I went to pick up my husband from the airport, knowing all he would be talking about would be our college-bound son who he went to see. So I sent him an email with only one word "car-shake". It is a funny term in my language they use for sex in car. Then I tried all I could manage including (1) wearing a wig (the only one I have, having bought it really cheap in Asia) (2) putting on bright color nail polish (3) wearing a perfume (I never do that) (4) fishnet stocking (5) make-up at 9PM (you bet I normally don't do this). I put on a trench coat and high heels wondering if I looked _trashy_ enough. 

At least he did drop his jaw and say "you cut your hair?" Then I pulled the wig off. He did start talking about our son and college...but he also did drive the opposite direction home. He drove to the beach. It took a good 1/2 hr to find a row of cars in a stretch with no street light. I giggled when he pulled over and scared a couple in front (they were outside the car). "Turn off your damn head lights!" So, we actually did some, but I kept looking up and whispered "the cop will get us." So we drove home and finished in bed. 

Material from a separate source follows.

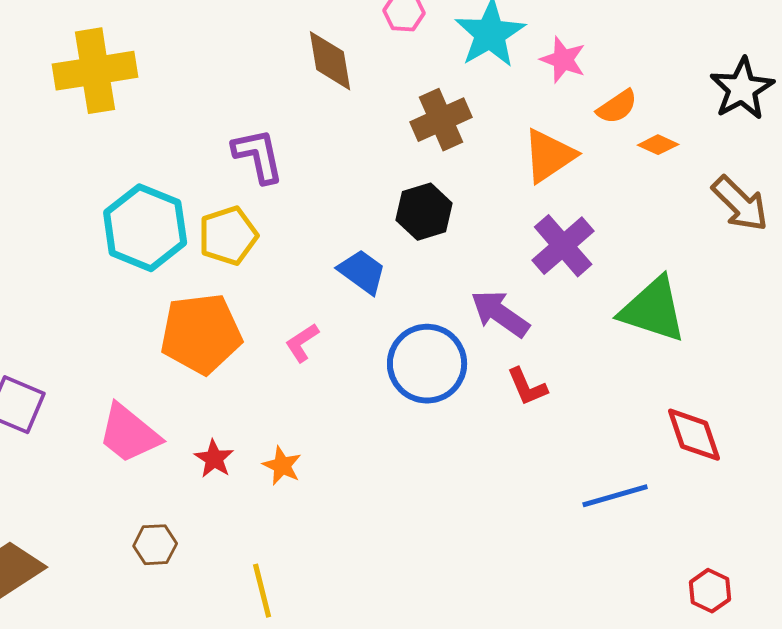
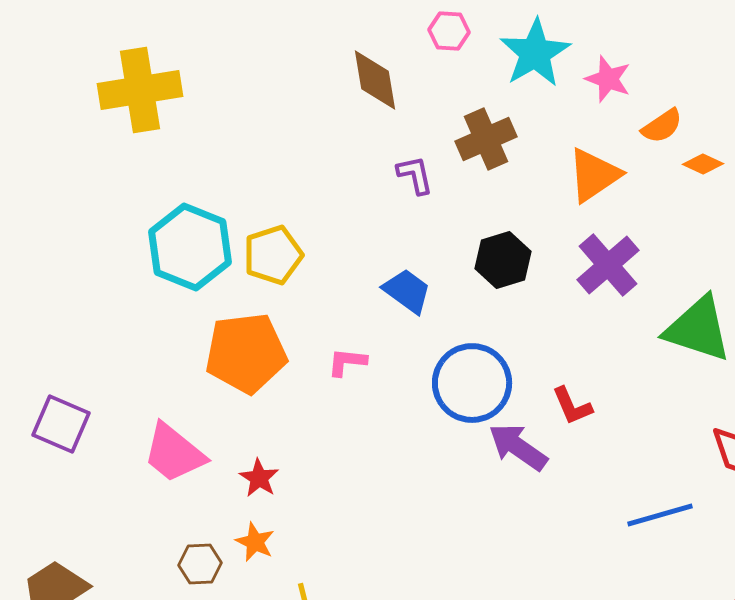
purple L-shape: (258, 156) -> (415, 175), moved, size x0.7
black hexagon: (424, 212) -> (503, 260), moved
purple arrow: (500, 314) -> (518, 447), moved
pink L-shape: (302, 343) -> (347, 362), turned 39
orange star: (282, 466) -> (255, 542), moved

It is pretty impressive the low drive woman can turn into some evil spirit. I wonder how long this will last...


----------



## okeydokie (Sep 10, 2008)

i wish


----------



## EleGirl (Dec 3, 2011)

Nice... good for you two!


----------



## stoomey74 (Sep 20, 2009)

Good for you! I wish I could get that back


----------



## jennifer1986 (Feb 4, 2012)

I don't know...if you had asked me 2 months ago if I would be passionate towards my husband, you would have gotten a dirty look. Again, everyone's situation is so different. But I do think there are some of us women out there who are actually denying it to ourselves, for so many reasons. If only the obstacle could be overcome. 

And I do not know how my situation will go either. It depends
much on how we fix all the negative vicious cycles in our relationship. The 2-wk separation did help both us think about it.


----------



## Stonewall (Jul 5, 2011)

Yeeee hawwwwww!!!!


----------